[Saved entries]

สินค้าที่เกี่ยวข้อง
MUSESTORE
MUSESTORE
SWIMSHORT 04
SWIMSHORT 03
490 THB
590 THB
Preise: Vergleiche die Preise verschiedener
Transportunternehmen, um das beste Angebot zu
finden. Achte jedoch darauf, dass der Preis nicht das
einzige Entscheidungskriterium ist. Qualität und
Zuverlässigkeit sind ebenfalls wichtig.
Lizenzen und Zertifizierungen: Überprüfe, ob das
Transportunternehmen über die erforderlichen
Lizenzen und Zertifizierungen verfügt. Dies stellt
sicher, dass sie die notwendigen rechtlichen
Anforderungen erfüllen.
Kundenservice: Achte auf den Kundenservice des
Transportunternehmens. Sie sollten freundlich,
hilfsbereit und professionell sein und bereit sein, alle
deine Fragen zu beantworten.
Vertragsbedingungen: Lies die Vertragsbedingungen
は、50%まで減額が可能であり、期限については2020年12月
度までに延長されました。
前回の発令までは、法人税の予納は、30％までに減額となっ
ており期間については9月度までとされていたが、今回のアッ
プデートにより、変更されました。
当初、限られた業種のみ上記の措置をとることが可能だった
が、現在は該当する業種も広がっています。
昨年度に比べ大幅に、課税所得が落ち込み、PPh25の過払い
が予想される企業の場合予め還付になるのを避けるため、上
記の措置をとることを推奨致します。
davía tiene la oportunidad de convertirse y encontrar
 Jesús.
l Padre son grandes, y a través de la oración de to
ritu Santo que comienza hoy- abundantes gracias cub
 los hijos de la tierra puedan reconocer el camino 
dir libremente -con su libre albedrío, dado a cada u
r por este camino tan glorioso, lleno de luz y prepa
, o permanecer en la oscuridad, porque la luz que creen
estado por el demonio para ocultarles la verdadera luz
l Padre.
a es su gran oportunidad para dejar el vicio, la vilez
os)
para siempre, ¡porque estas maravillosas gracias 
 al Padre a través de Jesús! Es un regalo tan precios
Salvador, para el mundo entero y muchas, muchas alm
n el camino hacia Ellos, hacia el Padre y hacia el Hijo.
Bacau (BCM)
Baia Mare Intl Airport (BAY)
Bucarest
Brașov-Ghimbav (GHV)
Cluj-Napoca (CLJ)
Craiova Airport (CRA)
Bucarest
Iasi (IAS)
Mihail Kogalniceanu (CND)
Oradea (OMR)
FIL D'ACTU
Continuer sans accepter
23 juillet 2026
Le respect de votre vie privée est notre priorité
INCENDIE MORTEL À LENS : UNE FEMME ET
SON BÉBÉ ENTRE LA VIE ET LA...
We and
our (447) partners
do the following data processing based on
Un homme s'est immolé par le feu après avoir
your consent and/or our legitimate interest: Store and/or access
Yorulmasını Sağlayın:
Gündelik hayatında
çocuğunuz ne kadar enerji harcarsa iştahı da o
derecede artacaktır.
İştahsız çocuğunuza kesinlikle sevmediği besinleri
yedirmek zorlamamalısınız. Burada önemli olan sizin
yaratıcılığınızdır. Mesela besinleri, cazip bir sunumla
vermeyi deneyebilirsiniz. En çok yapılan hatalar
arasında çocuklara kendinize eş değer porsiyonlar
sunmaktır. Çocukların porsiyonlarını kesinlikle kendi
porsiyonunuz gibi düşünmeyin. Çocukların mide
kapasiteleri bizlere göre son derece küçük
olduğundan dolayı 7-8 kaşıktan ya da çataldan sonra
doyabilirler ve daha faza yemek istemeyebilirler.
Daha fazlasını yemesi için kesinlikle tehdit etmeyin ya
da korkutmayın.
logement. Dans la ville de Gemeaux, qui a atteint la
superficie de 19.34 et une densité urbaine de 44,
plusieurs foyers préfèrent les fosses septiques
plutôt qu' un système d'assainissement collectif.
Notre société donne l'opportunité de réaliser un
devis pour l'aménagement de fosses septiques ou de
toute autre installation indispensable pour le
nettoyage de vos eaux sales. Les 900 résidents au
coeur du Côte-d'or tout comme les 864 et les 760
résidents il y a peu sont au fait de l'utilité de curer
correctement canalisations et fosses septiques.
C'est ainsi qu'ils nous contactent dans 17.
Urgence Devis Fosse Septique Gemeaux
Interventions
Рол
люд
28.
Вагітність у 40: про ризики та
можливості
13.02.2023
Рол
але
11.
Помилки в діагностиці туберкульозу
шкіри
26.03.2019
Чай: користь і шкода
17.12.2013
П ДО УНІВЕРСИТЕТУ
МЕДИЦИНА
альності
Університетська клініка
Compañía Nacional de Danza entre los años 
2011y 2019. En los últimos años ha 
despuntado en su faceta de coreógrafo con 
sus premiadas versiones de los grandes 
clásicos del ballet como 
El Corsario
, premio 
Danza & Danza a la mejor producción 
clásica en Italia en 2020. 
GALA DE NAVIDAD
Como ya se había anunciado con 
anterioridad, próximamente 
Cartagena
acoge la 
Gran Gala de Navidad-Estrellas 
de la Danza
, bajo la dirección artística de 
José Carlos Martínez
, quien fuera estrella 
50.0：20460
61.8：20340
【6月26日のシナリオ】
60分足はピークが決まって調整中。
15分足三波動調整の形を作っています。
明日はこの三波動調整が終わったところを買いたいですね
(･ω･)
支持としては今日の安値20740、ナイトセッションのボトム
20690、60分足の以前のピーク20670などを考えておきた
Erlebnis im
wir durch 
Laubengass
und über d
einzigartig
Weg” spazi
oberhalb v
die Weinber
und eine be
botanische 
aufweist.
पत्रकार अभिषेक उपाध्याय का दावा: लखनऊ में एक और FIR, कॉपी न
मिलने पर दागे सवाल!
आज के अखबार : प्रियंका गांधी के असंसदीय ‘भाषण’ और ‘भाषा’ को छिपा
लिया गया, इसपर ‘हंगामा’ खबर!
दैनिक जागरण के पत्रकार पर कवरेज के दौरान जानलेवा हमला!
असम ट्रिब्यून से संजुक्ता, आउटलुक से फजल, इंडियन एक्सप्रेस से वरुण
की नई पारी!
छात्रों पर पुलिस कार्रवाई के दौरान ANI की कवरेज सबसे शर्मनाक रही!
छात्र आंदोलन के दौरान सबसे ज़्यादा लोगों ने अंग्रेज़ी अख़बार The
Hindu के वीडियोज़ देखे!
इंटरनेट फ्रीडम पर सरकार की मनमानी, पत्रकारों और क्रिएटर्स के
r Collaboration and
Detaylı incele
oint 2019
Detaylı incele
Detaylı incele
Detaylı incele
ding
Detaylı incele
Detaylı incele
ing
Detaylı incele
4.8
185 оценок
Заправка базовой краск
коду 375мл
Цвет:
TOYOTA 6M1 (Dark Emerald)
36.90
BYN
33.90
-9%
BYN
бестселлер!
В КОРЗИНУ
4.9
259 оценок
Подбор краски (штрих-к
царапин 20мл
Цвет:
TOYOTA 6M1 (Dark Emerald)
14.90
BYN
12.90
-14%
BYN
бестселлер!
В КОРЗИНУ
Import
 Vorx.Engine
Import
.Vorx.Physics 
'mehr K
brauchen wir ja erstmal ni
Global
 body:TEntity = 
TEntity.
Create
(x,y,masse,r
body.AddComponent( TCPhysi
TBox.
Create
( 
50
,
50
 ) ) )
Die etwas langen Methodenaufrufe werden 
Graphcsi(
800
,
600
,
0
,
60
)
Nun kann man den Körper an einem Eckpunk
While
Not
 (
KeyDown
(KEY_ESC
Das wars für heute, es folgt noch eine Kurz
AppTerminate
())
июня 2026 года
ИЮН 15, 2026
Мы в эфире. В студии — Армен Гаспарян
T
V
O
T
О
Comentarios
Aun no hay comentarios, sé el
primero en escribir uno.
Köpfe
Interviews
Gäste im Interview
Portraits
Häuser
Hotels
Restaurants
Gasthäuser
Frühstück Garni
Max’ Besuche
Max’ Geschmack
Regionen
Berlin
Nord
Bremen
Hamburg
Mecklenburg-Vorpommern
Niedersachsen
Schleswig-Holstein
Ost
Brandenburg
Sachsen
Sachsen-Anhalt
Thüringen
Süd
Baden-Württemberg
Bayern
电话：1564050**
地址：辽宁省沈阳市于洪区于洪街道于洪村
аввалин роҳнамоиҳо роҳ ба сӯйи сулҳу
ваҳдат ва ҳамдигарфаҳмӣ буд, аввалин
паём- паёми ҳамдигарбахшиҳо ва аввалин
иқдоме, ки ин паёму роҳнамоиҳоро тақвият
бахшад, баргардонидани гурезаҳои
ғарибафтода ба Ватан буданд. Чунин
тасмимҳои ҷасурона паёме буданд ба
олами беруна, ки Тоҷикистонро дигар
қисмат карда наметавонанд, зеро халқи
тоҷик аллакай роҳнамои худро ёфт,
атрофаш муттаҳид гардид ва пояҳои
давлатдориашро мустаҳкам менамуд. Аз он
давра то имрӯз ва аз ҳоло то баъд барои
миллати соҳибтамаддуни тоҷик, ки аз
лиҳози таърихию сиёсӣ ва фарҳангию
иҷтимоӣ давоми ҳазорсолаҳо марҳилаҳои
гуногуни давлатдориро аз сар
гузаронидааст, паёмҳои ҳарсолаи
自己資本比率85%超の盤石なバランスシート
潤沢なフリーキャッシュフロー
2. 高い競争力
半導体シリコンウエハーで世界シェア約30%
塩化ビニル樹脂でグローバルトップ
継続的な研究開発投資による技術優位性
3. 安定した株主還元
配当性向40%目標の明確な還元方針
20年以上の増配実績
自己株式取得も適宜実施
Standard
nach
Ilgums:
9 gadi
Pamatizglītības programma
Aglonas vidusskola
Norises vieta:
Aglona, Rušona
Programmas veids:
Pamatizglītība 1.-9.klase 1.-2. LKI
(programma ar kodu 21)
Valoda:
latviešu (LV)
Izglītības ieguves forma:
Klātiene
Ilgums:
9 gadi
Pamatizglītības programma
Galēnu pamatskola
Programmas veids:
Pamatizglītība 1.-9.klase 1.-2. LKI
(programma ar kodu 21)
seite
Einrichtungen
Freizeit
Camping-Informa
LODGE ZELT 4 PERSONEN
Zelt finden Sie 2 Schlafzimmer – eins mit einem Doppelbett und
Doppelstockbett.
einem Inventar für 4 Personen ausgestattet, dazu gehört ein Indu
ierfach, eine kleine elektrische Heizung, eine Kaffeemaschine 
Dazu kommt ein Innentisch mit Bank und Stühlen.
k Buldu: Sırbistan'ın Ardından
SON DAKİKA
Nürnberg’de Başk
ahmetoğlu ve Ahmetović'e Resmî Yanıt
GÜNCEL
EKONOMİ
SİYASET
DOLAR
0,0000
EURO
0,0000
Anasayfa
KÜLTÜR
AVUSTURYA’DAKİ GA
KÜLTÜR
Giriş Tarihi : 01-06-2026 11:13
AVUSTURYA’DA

▸ **WHAT THE TASK ASKS**:
Lines from the top of the entries above to the line that contains "dir libremente -con" should be set down exactly, please, with both ends kept and nothing added.

▸ **ANSWER FOR THIS EXERCISE**:
สินค้าที่เกี่ยวข้อง
MUSESTORE
MUSESTORE
SWIMSHORT 04
SWIMSHORT 03
490 THB
590 THB
Preise: Vergleiche die Preise verschiedener
Transportunternehmen, um das beste Angebot zu
finden. Achte jedoch darauf, dass der Preis nicht das
einzige Entscheidungskriterium ist. Qualität und
Zuverlässigkeit sind ebenfalls wichtig.
Lizenzen und Zertifizierungen: Überprüfe, ob das
Transportunternehmen über die erforderlichen
Lizenzen und Zertifizierungen verfügt. Dies stellt
sicher, dass sie die notwendigen rechtlichen
Anforderungen erfüllen.
Kundenservice: Achte auf den Kundenservice des
Transportunternehmens. Sie sollten freundlich,
hilfsbereit und professionell sein und bereit sein, alle
deine Fragen zu beantworten.
Vertragsbedingungen: Lies die Vertragsbedingungen
は、50%まで減額が可能であり、期限については2020年12月
度までに延長されました。
前回の発令までは、法人税の予納は、30％までに減額となっ
ており期間については9月度までとされていたが、今回のアッ
プデートにより、変更されました。
当初、限られた業種のみ上記の措置をとることが可能だった
が、現在は該当する業種も広がっています。
昨年度に比べ大幅に、課税所得が落ち込み、PPh25の過払い
が予想される企業の場合予め還付になるのを避けるため、上
記の措置をとることを推奨致します。
davía tiene la oportunidad de convertirse y encontrar
 Jesús.
l Padre son grandes, y a través de la oración de to
ritu Santo que comienza hoy- abundantes gracias cub
 los hijos de la tierra puedan reconocer el camino 
dir libremente -con su libre albedrío, dado a cada u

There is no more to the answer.